Saved data entries:
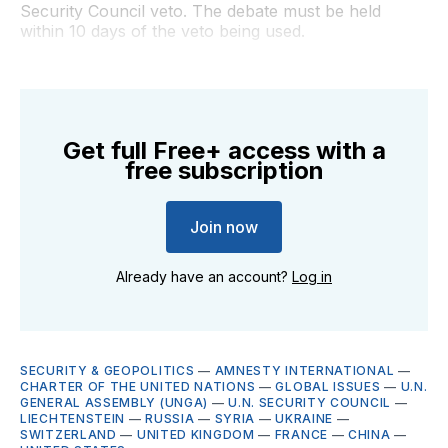
Security Council veto. The debate must be held
within 10 days of the veto being used.
Get full Free+ access with a
free subscription
Join now
Already have an account?
Log in
SECURITY & GEOPOLITICS
—
AMNESTY INTERNATIONAL
—
CHARTER OF THE UNITED NATIONS
—
GLOBAL ISSUES
—
U.N.
GENERAL ASSEMBLY (UNGA)
—
U.N. SECURITY COUNCIL
—
LIECHTENSTEIN
—
RUSSIA
—
SYRIA
—
UKRAINE
—
SWITZERLAND
—
UNITED KINGDOM
—
FRANCE
—
CHINA
—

- _What is needed_: Every record above must be copied exactly, and no picture may appear in the copy.

- _Response for this exercise_:
Security Council veto. The debate must be held
within 10 days of the veto being used.
Get full Free+ access with a
free subscription
Join now
Already have an account?
Log in
SECURITY & GEOPOLITICS
—
AMNESTY INTERNATIONAL
—
CHARTER OF THE UNITED NATIONS
—
GLOBAL ISSUES
—
U.N.
GENERAL ASSEMBLY (UNGA)
—
U.N. SECURITY COUNCIL
—
LIECHTENSTEIN
—
RUSSIA
—
SYRIA
—
UKRAINE
—
SWITZERLAND
—
UNITED KINGDOM
—
FRANCE
—
CHINA
—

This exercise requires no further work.